Set up and connect Databricks

Introduction

For the Databricks project in the getting started guide, you'll learn how to set up Databricks and connect it to dbt Cloud.

This project will walk you through:

  • Setting up a Databricks account
  • Loading training data into your Databricks account
  • Configuring a SQL endpoint in Databricks
  • Connecting dbt Cloud and Databricks

Prerequisites

Before starting this tutorial, you will need the following:

  • Existing Cloud Provider account (AWS, GCP, Azure).
  • Permissions to create an S3 bucket in said account.

Setting up

  1. Use your existing account or sign up for a Databricks account at Try Databricks. Complete the form with your user information.

    Sign up for Databricks

    Sign up for Databricks

  2. For the purpose of this tutorial, you will be selecting AWS as our cloud provider but if you use Azure or GCP internally, please choose one of them. The setup process will be similar.

  3. Check your email to complete the verification process.

  4. After setting up your password, you will be guided to choose a subscription plan. You will need to select either the Premium or Enterprise plan to access the SQL Compute functionality, required for using the SQL Endpoint for dbt. We have chosen Premium for this tutorial. Click Continue after selecting your plan.

    Choose Databricks Plan

    Choose Databricks Plan

  5. Click on Get Started when you come to this below page and then Confirm after you validate that you have everything needed.

  6. Now it's time to create your first workspace. A Databricks workspace is an environment for accessing all of your Databricks assets. The workspace organizes objects like notebooks, SQL Endpoints, clusters, etc into one place. Provide the name of your workspace and choose the appropriate AWS region and click Start Quickstart. You might get the checkbox of I have data in S3 that I want to query with Databricks. You do not need to check this off for the purpose of this tutorial.

    Setup First Workspace

    Setup First Workspace

  7. By clicking on Start Quickstart, you will be redirected to AWS and asked to log in if you haven’t already. After logging in, you should see a page similar to this.

    Create AWS resources

    Create AWS resources

tip

If you get a session error and don’t get redirected to this page, do not worry, go back to the Databricks UI and create a workspace from the interface. All you have to do is click create workspaces, choose the quickstart, fill out the form and click Start Quickstart.

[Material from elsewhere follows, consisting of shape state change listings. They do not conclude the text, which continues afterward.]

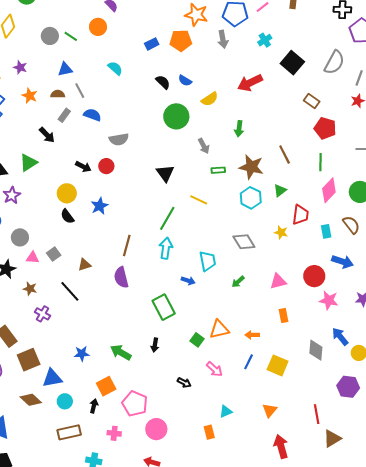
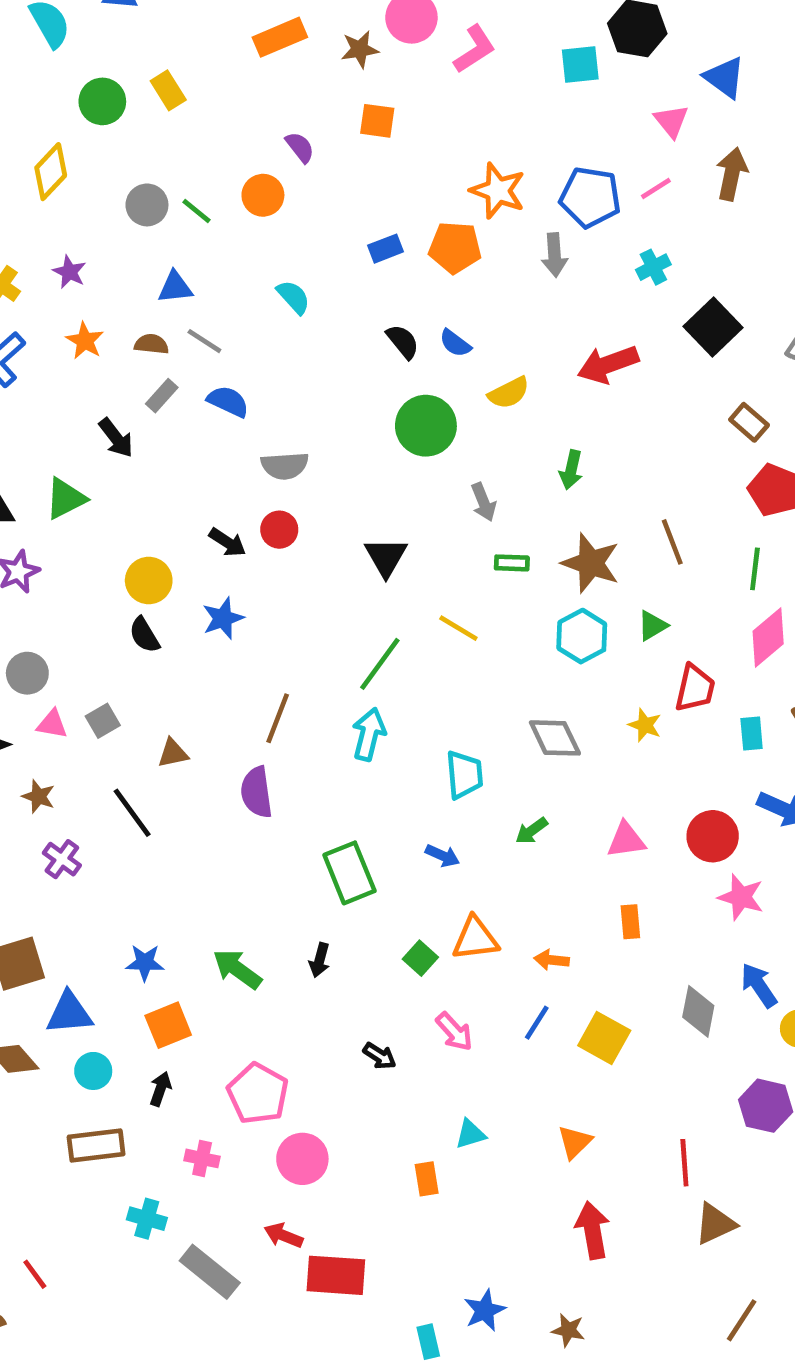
gray line: (80, 91) -> (204, 341), turned -35
red circle: (106, 166) -> (279, 530), moved
black arrow: (83, 167) -> (227, 542), moved
blue arrow: (188, 281) -> (442, 856), moved
orange square: (106, 386) -> (168, 1025), moved

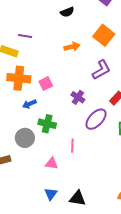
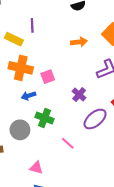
purple line: (25, 36) -> (32, 25), turned 72
pink line: (72, 146) -> (68, 143), turned -56
pink triangle: (52, 164) -> (36, 168), moved

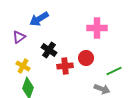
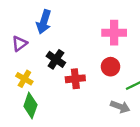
blue arrow: (39, 19) -> (44, 22), turned -42
red circle: (86, 58) -> (111, 67), moved

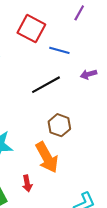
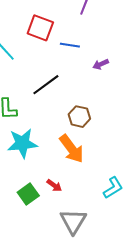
black line: (46, 85) -> (46, 85), moved
red arrow: (27, 183) -> (54, 185), moved, turned -35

  1. There is no need to change any of the pre-filled out fields in the Parameters. Just add in your Databricks password under Databricks Account Credentials. Check off the Acknowledgement and click Create stack.

    Parameters

    Parameters

    Capabilities

    Capabilities

  2. Afterwards, you should land on the CloudFormation > Stacks page. Once the status becomes CREATE_COMPLETE, you will be ready to start. This process can take about 5 minutes so feel free to click refresh to refresh the status updates.

    Confirm Status Completion

    Confirm Status Completion

  3. Go back to the Databricks tab. You should see that your workspace is ready to use.

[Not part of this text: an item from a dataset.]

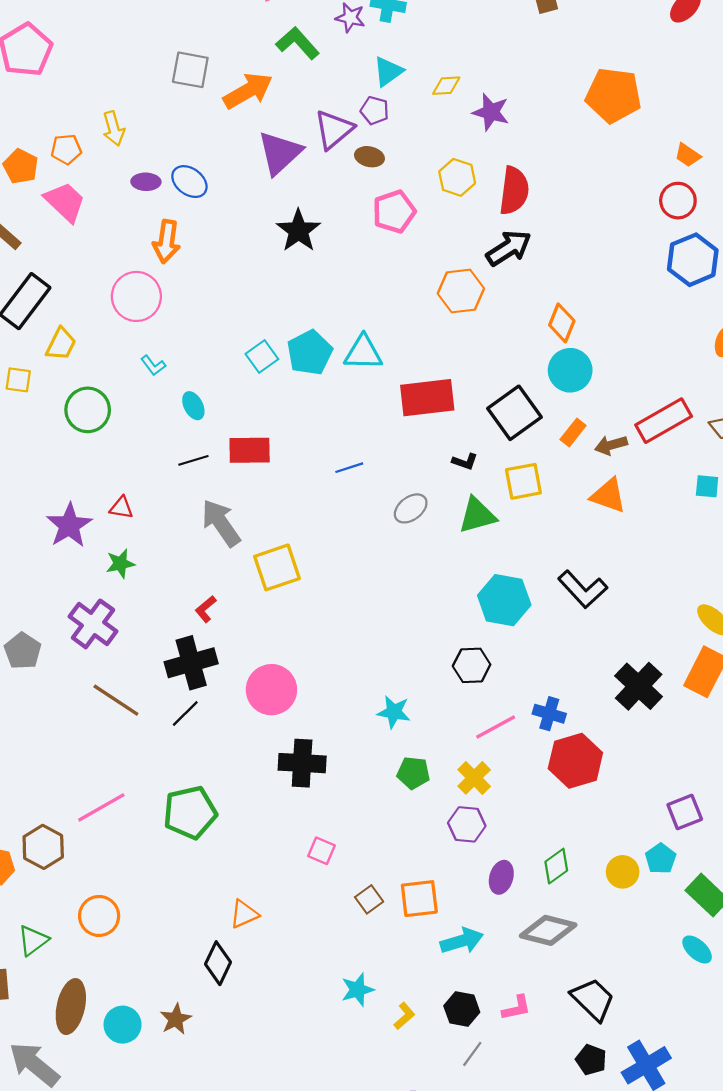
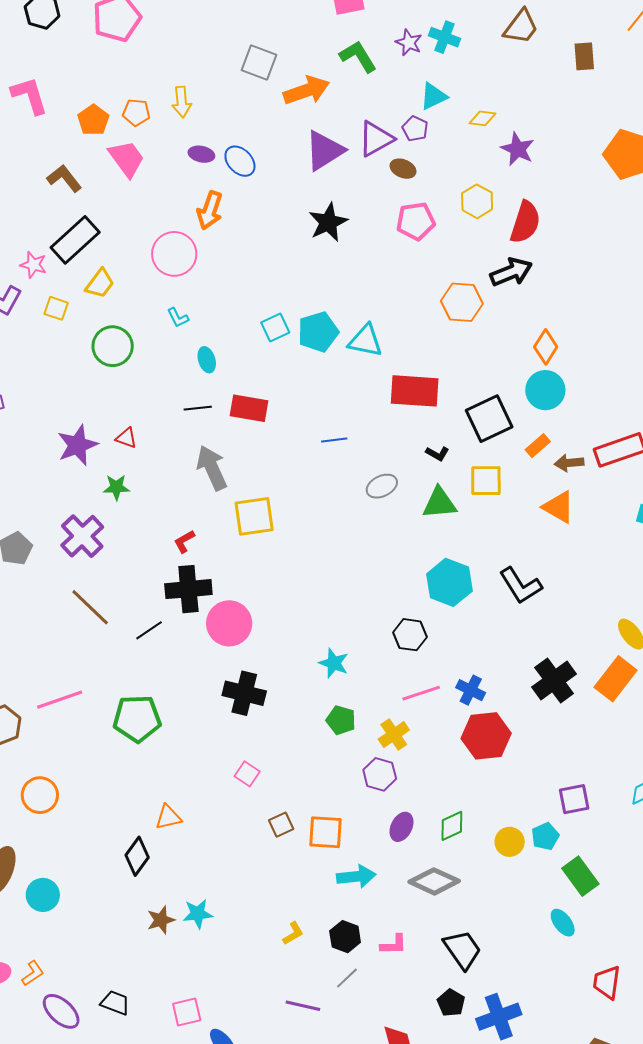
black cross: (191, 663) -> (188, 589), moved
cyan star: (358, 990) -> (198, 914), moved
brown star: (176, 1019) -> (161, 920), moved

    A Databricks Workspace

    A Databricks Workspace

  4. Now let’s jump into the workspace. Click on Open and log into the workspace using the same login as you used to log into the account.

Congrats! You are now ready to start working in the workspace.

Welcome to the Databricks Workspace

Welcome to the Databricks Workspace

Loading data

Our next step is to load some data to transform. Luckily for us, Databricks makes it really easy for us to upload data.

  1. First we need a SQL endpoint. Find the drop down menu and toggle into the SQL space.

    SQL space

    SQL space

  2. We will be setting up a SQL endpoint now. Select SQL Endpoints from the left hand side console. You will see that a default SQL Endpoint exists.

    SQL Endpoints

    SQL Endpoints

  3. Click Start on the Starter Endpoint. This will take a few minutes to get the necessary resources spun up.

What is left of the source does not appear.